Our long term goal is finding the answer to the following question: Will we ever be able to go from experimental raw data to query curated data with a simple SQL-like language without spending humongous resources and manpower, while using a process that is organic, intuitive and flexible? Can we also leverage modern big data technologies and data science to achieve our goal?
This presentation is the story of an inter-disciplinary journey that started approximately 5 years ago. The journey enabled us to build a deeper knowledge of our data, a better system of management methodologies, as well as tools that allow us to query and aggregate across various datasets and easily improve such functionalities.
In this presentation, we will provide a general background of the work that we do in our lab. First, we will provide some examples of experiments that we conduct as a context in which to explain the data that are acquired and the challenge that comes with them.
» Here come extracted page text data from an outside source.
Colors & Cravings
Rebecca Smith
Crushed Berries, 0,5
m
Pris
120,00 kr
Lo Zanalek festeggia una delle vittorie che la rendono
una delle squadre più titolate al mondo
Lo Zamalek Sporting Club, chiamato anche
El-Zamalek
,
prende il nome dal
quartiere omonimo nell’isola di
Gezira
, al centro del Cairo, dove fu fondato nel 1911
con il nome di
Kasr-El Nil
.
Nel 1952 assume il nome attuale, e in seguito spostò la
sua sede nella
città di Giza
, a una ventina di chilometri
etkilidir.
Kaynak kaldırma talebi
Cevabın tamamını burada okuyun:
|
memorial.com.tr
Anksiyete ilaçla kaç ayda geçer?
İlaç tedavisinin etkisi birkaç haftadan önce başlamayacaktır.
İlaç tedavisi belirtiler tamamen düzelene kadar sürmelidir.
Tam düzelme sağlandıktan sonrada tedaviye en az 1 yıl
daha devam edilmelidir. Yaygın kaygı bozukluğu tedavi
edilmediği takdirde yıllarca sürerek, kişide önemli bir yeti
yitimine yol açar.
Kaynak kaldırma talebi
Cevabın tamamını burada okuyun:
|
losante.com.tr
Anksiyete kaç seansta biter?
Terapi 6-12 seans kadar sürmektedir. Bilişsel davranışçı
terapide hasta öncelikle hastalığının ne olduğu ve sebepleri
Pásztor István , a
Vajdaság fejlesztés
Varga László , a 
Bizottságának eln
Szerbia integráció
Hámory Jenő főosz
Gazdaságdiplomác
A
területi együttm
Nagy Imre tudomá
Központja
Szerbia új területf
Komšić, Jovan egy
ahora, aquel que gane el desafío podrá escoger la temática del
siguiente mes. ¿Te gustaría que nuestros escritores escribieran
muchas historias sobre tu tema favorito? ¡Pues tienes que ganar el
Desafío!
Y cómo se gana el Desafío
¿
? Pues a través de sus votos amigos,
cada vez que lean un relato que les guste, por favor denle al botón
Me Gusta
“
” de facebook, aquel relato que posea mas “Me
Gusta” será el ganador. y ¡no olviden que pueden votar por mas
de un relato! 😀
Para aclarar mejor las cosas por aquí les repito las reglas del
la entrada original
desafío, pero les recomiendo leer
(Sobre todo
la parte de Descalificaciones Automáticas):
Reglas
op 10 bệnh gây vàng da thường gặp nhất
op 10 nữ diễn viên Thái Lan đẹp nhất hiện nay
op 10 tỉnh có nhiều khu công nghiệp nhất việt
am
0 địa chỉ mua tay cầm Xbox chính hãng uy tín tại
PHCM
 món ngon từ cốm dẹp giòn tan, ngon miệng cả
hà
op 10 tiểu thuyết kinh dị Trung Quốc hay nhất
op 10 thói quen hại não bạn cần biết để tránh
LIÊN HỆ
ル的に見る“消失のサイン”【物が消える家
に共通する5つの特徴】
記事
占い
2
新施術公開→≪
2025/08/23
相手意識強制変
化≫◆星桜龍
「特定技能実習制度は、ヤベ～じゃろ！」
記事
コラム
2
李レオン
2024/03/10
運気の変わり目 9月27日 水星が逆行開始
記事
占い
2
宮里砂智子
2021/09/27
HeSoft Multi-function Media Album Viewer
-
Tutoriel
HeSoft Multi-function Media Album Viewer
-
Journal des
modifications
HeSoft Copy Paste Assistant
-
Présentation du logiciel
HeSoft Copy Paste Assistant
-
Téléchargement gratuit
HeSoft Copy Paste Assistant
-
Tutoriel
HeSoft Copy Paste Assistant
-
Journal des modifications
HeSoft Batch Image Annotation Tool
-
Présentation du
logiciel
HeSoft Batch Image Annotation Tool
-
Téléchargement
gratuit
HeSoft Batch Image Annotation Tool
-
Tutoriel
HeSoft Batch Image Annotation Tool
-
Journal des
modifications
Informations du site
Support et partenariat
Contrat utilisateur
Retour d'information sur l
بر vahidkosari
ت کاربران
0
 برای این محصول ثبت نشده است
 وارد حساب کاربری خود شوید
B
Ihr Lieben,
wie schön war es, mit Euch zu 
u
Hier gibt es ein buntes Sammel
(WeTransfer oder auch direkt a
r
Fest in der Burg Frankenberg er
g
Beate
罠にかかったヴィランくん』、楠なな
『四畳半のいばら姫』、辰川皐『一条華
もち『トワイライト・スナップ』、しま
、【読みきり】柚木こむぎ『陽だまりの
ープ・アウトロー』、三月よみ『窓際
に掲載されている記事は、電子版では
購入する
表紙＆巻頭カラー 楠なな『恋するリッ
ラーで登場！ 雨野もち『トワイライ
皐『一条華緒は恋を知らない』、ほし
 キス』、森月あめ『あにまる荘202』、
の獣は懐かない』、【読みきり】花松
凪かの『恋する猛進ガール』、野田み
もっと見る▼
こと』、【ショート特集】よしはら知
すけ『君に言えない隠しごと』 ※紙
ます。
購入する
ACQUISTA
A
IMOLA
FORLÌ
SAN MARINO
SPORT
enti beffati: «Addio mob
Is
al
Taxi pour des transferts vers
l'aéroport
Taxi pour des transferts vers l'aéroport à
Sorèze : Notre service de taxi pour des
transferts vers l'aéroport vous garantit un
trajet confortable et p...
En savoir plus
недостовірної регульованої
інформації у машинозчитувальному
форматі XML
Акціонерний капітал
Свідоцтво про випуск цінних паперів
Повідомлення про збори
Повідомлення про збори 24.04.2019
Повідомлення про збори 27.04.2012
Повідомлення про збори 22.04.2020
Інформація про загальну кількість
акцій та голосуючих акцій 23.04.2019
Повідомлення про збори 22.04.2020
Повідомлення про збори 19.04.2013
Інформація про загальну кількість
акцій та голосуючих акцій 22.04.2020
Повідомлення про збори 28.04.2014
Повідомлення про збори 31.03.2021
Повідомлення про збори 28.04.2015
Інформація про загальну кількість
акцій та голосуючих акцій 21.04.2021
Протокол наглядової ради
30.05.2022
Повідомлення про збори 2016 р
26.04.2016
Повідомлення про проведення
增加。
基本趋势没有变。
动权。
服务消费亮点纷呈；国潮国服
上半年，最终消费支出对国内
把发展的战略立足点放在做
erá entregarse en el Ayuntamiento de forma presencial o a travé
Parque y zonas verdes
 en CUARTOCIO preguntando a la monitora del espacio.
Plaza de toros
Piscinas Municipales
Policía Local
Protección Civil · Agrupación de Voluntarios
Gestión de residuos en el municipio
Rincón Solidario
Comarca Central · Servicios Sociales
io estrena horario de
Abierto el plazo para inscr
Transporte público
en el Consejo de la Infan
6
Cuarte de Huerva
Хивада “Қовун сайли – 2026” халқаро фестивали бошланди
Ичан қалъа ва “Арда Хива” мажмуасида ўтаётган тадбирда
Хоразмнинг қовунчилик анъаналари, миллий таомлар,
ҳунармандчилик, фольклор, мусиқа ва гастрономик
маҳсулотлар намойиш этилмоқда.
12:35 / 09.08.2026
Next, we will outline some of the questions that researchers asked (and keep asking) when they attempt to work with large data structures to answer their own scientific questions without having to be bogged down by the technologies used and the original format of the data. Finally, we will raise some questions related to data management, which will help to improve validation and reduce the manpower necessary to curate the data. From the big picture, we will walk through the decisions and requirements that came out of our brainstorm sessions and show how far along we currently are in our journey and the path we took to get here. We will conclude by highlighting some of the amazing results that we were able to achieve, such as activation maps and central nervous system stimulation counts.